Weight Only Quantized Models - Weight Only Quantized Models - 57300

ZenDNN User Guide (57300)

Document ID
57300
Release Date
2026-04-13
Revision
5.2.1 English

Quantizing Models

Hugging Face models can be quantized using Int4WeightOnlyOpaqueTensorConfig and IntxWeightOnlyConfig from TorchAO. zentorch supports Weight Only Quantization (WOQ) with 4-bit weights and BF16 activations, with both per-channel (limited to IntxWeightOnlyConfig) and per-group quantization granularity.
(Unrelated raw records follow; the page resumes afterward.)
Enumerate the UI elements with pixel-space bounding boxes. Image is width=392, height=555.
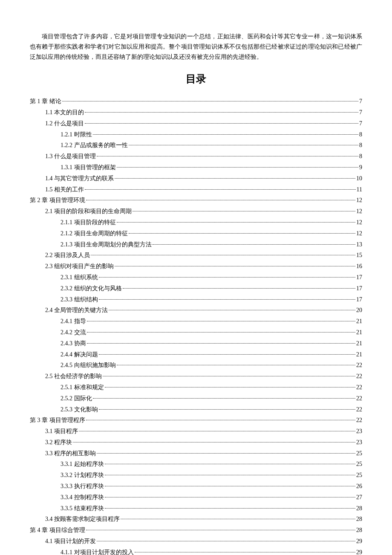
toc-entry[interactable]: 2.4 全局管理的关键方法20 [30,305,362,315]
toc-entry[interactable]: 1.2.1 时限性8 [30,130,362,140]
toc-dots [105,469,356,475]
toc-entry-label: 3.4 按顾客需求制定项目程序 [45,514,120,524]
toc-entry-page: 22 [356,382,362,393]
toc-entry-page: 17 [356,295,362,305]
toc-dots [135,546,356,552]
toc-dots [86,524,356,530]
toc-entry-label: 第 2 章 项目管理环境 [30,195,85,205]
toc-entry-page: 12 [356,217,362,228]
toc-entry-label: 2.1.1 项目阶段的特征 [61,217,116,228]
toc-entry[interactable]: 2.3.1 组织系统17 [30,272,362,283]
toc-entry-label: 2.5.2 国际化 [61,393,92,404]
toc-entry-label: 2.3.1 组织系统 [61,272,98,283]
toc-entry-label: 1.2 什么是项目 [45,119,84,129]
toc-entry-label: 2.4.3 协商 [61,338,86,349]
toc-entry[interactable]: 3.1 项目程序23 [30,426,362,436]
toc-entry-label: 2.4.5 向组织施加影响 [61,360,116,370]
toc-dots [73,436,355,442]
toc-entry-label: 2.1.3 项目生命周期划分的典型方法 [61,240,152,250]
toc-entry[interactable]: 2.3.2 组织的文化与风格17 [30,283,362,294]
intro-paragraph: 项目管理包含了许多内容，它是对项目管理专业知识的一个总结，正如法律、医药和会计等… [30,32,362,62]
toc-entry[interactable]: 第 3 章 项目管理程序22 [30,415,362,425]
toc-dots [99,348,356,355]
toc-entry-label: 2.3.3 组织结构 [61,295,98,305]
toc-entry-page: 13 [356,240,362,250]
toc-entry-page: 22 [356,405,362,415]
toc-entry[interactable]: 3.2 程序块23 [30,437,362,448]
toc-entry[interactable]: 1.3 什么是项目管理8 [30,151,362,162]
toc-entry-page: 8 [359,140,362,150]
toc-entry[interactable]: 1.2 什么是项目7 [30,119,362,129]
toc-entry[interactable]: 2.1.2 项目生命周期的特征12 [30,228,362,239]
toc-entry-label: 3.3.5 结束程序块 [61,503,104,514]
toc-entry[interactable]: 2.4.2 交流21 [30,327,362,338]
toc-entry[interactable]: 4.1.1 对项目计划开发的投入29 [30,547,362,555]
toc-entry[interactable]: 3.3.1 起始程序块25 [30,459,362,469]
toc-dots [99,403,356,410]
toc-entry[interactable]: 3.3.3 执行程序块26 [30,481,362,491]
toc-entry-page: 22 [356,360,362,370]
toc-entry[interactable]: 2.4.5 向组织施加影响22 [30,360,362,370]
toc-entry-label: 2.3 组织对项目产生的影响 [45,261,114,272]
toc-entry-page: 8 [359,130,362,140]
toc-entry-label: 3.3.1 起始程序块 [61,459,104,469]
toc-container: 第 1 章 绪论71.1 本文的目的71.2 什么是项目71.2.1 时限性81… [30,96,362,555]
toc-entry-page: 23 [356,437,362,448]
toc-dots [97,447,355,454]
toc-entry[interactable]: 2.4.4 解决问题21 [30,350,362,360]
toc-entry-page: 25 [356,459,362,469]
toc-dots [85,183,356,190]
toc-entry[interactable]: 4.1 项目计划的开发29 [30,536,362,546]
toc-entry-label: 1.4 与其它管理方式的联系 [45,173,114,184]
toc-entry[interactable]: 1.1 本文的目的7 [30,107,362,118]
toc-entry[interactable]: 第 2 章 项目管理环境12 [30,195,362,205]
toc-entry[interactable]: 1.3.1 项目管理的框架9 [30,162,362,173]
toc-entry[interactable]: 2.1.3 项目生命周期划分的典型方法13 [30,240,362,250]
toc-entry[interactable]: 2.3 组织对项目产生的影响16 [30,261,362,272]
toc-entry-label: 2.4.2 交流 [61,327,86,338]
toc-entry[interactable]: 3.3.4 控制程序块27 [30,492,362,503]
toc-entry[interactable]: 2.4.1 指导21 [30,316,362,327]
toc-entry[interactable]: 3.3.2 计划程序块25 [30,470,362,480]
toc-entry[interactable]: 1.2.2 产品或服务的唯一性8 [30,140,362,150]
toc-entry-label: 4.1.1 对项目计划开发的投入 [61,547,134,555]
toc-dots [121,513,355,519]
toc-entry-page: 25 [356,470,362,480]
toc-dots [117,161,359,168]
toc-entry[interactable]: 2.5 社会经济学的影响22 [30,371,362,382]
toc-entry[interactable]: 2.1.1 项目阶段的特征12 [30,217,362,228]
toc-entry-page: 17 [356,272,362,283]
toc-entry[interactable]: 2.3.3 组织结构17 [30,295,362,305]
toc-entry-label: 3.1 项目程序 [45,426,78,436]
toc-entry-label: 2.1.2 项目生命周期的特征 [61,228,128,239]
toc-entry[interactable]: 3.3 程序的相互影响25 [30,448,362,459]
toc-entry[interactable]: 2.4.3 协商21 [30,338,362,349]
toc-entry[interactable]: 第 4 章 项目综合管理28 [30,525,362,535]
toc-entry[interactable]: 2.5.2 国际化22 [30,393,362,404]
toc-entry[interactable]: 1.4 与其它管理方式的联系10 [30,173,362,184]
toc-entry[interactable]: 第 1 章 绪论7 [30,96,362,107]
toc-dots [97,150,358,156]
toc-entry[interactable]: 2.2 项目涉及人员15 [30,250,362,260]
toc-entry-page: 21 [356,316,362,327]
toc-entry[interactable]: 3.4 按顾客需求制定项目程序28 [30,514,362,524]
toc-entry-page: 8 [359,151,362,162]
toc-dots [85,106,358,113]
toc-dots [105,480,356,486]
toc-entry[interactable]: 2.1 项目的阶段和项目的生命周期12 [30,206,362,217]
toc-entry-page: 21 [356,327,362,338]
toc-entry-page: 17 [356,283,362,294]
toc-entry[interactable]: 3.3.5 结束程序块28 [30,503,362,514]
toc-entry-label: 1.1 本文的目的 [45,107,84,118]
toc-entry-page: 28 [356,503,362,514]
toc-entry[interactable]: 2.5.3 文化影响22 [30,405,362,415]
toc-entry[interactable]: 1.5 相关的工作11 [30,185,362,195]
toc-dots [129,227,356,234]
toc-entry-label: 3.3 程序的相互影响 [45,448,96,459]
toc-entry-label: 第 1 章 绪论 [30,96,61,107]
toc-entry-label: 第 4 章 项目综合管理 [30,525,85,535]
toc-entry-page: 7 [359,119,362,129]
toc-entry[interactable]: 2.5.1 标准和规定22 [30,382,362,393]
toc-dots [62,95,359,101]
toc-dots [115,260,355,266]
To quantize a model, use the TorchAoConfig integration in HuggingFace Transformers as shown below:

  • For per-group quantization (recommended, group_size=128):
    from transformers import TorchAoConfig, AutoModelForCausalLM, AutoTokenizer
    from torchao.quantization.quant_api import IntxWeightOnlyConfig
    from torchao.quantization.quant_primitives import MappingType
    from torchao.quantization.granularity import PerGroup
    import torch
    
    quantization_config = TorchAoConfig(
        IntxWeightOnlyConfig(
            weight_dtype=torch.int4,
            mapping_type=MappingType.SYMMETRIC,
            scale_dtype=torch.bfloat16,
            granularity=PerGroup(128),
        )
    )
    quantized_model = AutoModelForCausalLM.from_pretrained(
        model_name,
        dtype=torch.bfloat16,
        device_map="cpu",
        quantization_config=quantization_config,
        trust_remote_code=True
    )
  • For per-channel quantization, replace PerGroup(128) with PerChannel():
    from torchao.quantization.granularity import PerChannel
    
    quantization_config = TorchAoConfig(
        IntxWeightOnlyConfig(
            weight_dtype=torch.int4,
            mapping_type=MappingType.SYMMETRIC,
            scale_dtype=torch.bfloat16,
        )
    )
  • Using Int4WeightOnlyOpaqueTensorConfig for per-group weight-only quantization:
    import torch
    from transformers import TorchAoConfig, AutoModelForCausalLM, AutoTokenizer
    from torchao.prototype.int4_opaque_tensor import Int4WeightOnlyOpaqueTensorConfig 
    
    quantization_config = TorchAoConfig(Int4WeightOnlyOpaqueTensorConfig(group_size=128))
    
    quantized_model = AutoModelForCausalLM.from_pretrained(
        model_name,
        dtype=torch.bfloat16,
        device_map="cpu",
        quantization_config=quantization_config,
        trust_remote_code=True
    )
Attention: Currently, we do not support Mixture-of-Experts (MoE) models for any quantization scheme.